Elevated LH and FSH: Implications and Management
Elevated LH and FSH levels above the reference range most likely indicate primary gonadal failure (hypogonadism) and require hormone replacement therapy to prevent long-term health consequences related to sex hormone deficiency.
Diagnostic Implications
In Males:
- Primary hypogonadism: Characterized by testicular failure with low testosterone and elevated gonadotropins (LH, FSH) 1
- Causes include: cryptorchidism, bilateral torsion, orchitis, vanishing testis syndrome, orchiectomy, Klinefelter's syndrome, chemotherapy, or toxic damage from alcohol or heavy metals 2
- Typically presents with symptoms of testosterone deficiency: erectile dysfunction, low libido, fatigue, decreased muscle mass, and mood changes
In Females:
- Primary ovarian insufficiency/failure: Characterized by estrogen deficiency with elevated gonadotropins
- May present with amenorrhea, irregular cycles, hot flashes, vaginal dryness
- Differential diagnosis includes:
- Premature ovarian failure
- Menopause or perimenopause
- Post-chemotherapy or radiation ovarian damage
Differential Considerations:
- Functional hypothalamic amenorrhea with polycystic ovarian morphology (FHA-PCOM): Can sometimes be confused with PCOS, but typically has low or normal LH/FSH, not elevated 1
- Anorchia in males: In phenotypic males with bilateral nonpalpable testes, elevated FSH and LH with undetectable MIS and inhibin B suggests anorchia 1
Evaluation Algorithm
Confirm elevated levels with repeat testing
- Rule out laboratory error or transient elevation
Measure sex hormone levels
- Males: Total testosterone, free testosterone, estradiol 1
- Females: Estradiol, progesterone (if cycling)

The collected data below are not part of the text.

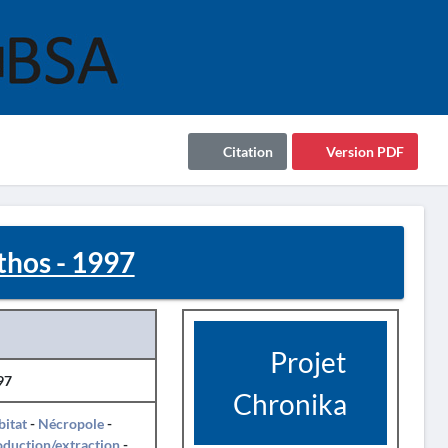
Citation
Version PDF
thos - 1997
Projet
97
Chronika
itat
-
Nécropole
-
duction/extraction
-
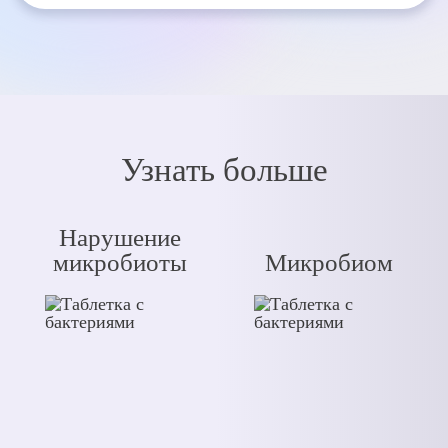
Узнать больше
Нарушение
микробиоты
Микробиом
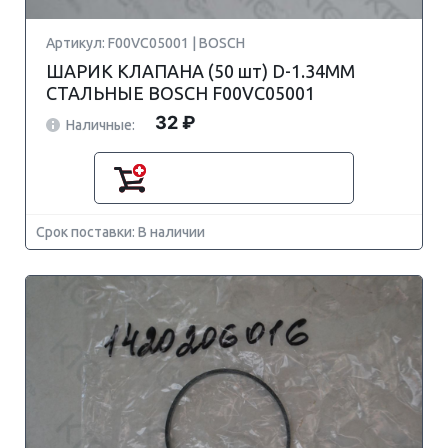
Артикул: F00VC05001 | BOSCH
ШАРИК КЛАПАНА (50 шт) D-1.34MM
СТАЛЬНЫЕ BOSCH F00VC05001
32 ₽
Наличные:
Срок поставки: В наличии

Additional hormone testing
Assess for clinical symptoms of sex hormone deficiency
- Males: Erectile dysfunction, decreased libido, fatigue, decreased muscle mass
- Females: Amenorrhea, hot flashes, vaginal dryness, sleep disturbances
Evaluate for underlying causes
- Genetic testing (karyotype) if premature gonadal failure is suspected
- History of chemotherapy, radiation, surgery, or trauma
- Autoimmune disorders
Treatment Approach
For Males:
Testosterone replacement therapy is indicated for symptomatic hypogonadism 1, 2
- Starting dose: 50 mg testosterone gel applied topically once daily
- Adjust dose based on morning testosterone levels measured approximately 14 days after initiation
- Target testosterone range: 300-1000 ng/dL
Fertility considerations 3
- Testosterone therapy suppresses spermatogenesis and should NOT be used in men desiring fertility
- For men with hypogonadism who desire fertility:
- Clomiphene citrate (blocks estrogen receptors in hypothalamus)

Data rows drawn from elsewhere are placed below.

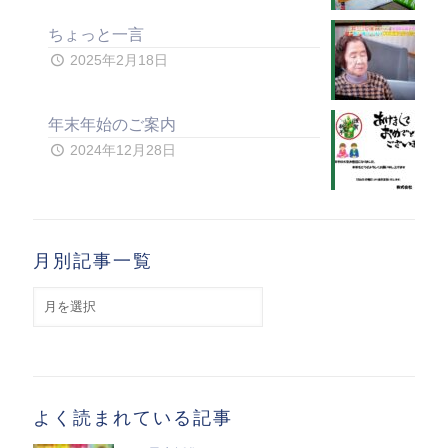
ちょっと一言
2025年2月18日
年末年始のご案内
2024年12月28日
月別記事一覧
月
別
記
事
一
覧
よく読まれている記事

- Human chorionic gonadotropin (hCG) therapy (mimics LH action)
- Consider referral to reproductive endocrinology
Monitoring
- Hemoglobin/hematocrit before and during treatment (discontinue if Hct >54%)
- PSA in men over 40 years before starting therapy
- Bone mineral density if long-standing hypogonadism
For Females:
Hormone replacement therapy until the typical age of menopause
- Estrogen with progesterone (if uterus present) to prevent endometrial hyperplasia
- Consider transdermal estrogen for better cardiovascular risk profile
Fertility considerations
- Early referral to reproductive endocrinology for fertility preservation options
- Donor eggs may be necessary if ovarian function is severely compromised
Bone health management
- Calcium and vitamin D supplementation
- Weight-bearing exercise
- Bone density monitoring
Important Caveats
Fertility preservation: Discuss fertility preservation options early, especially before initiating hormone replacement therapy in males 1, 3
Diagnostic pitfalls:
- LH can cross-react with some hCG assays, potentially causing false positives 1
- Elevated LH/FSH with normal testosterone may indicate subclinical hypogonadism requiring monitoring
Treatment risks:
- Testosterone therapy may increase hematocrit, worsen sleep apnea, and potentially impact cardiovascular risk
- Never use testosterone in men desiring current or future fertility 3
Long-term health consequences of untreated hypogonadism include:
- Decreased bone mineral density and increased fracture risk
- Increased cardiovascular risk
- Decreased quality of life, mood disturbances, and cognitive changes
By addressing both the hormonal deficiency and underlying cause, treatment can significantly improve quality of life and prevent long-term health consequences associated with sex hormone deficiency.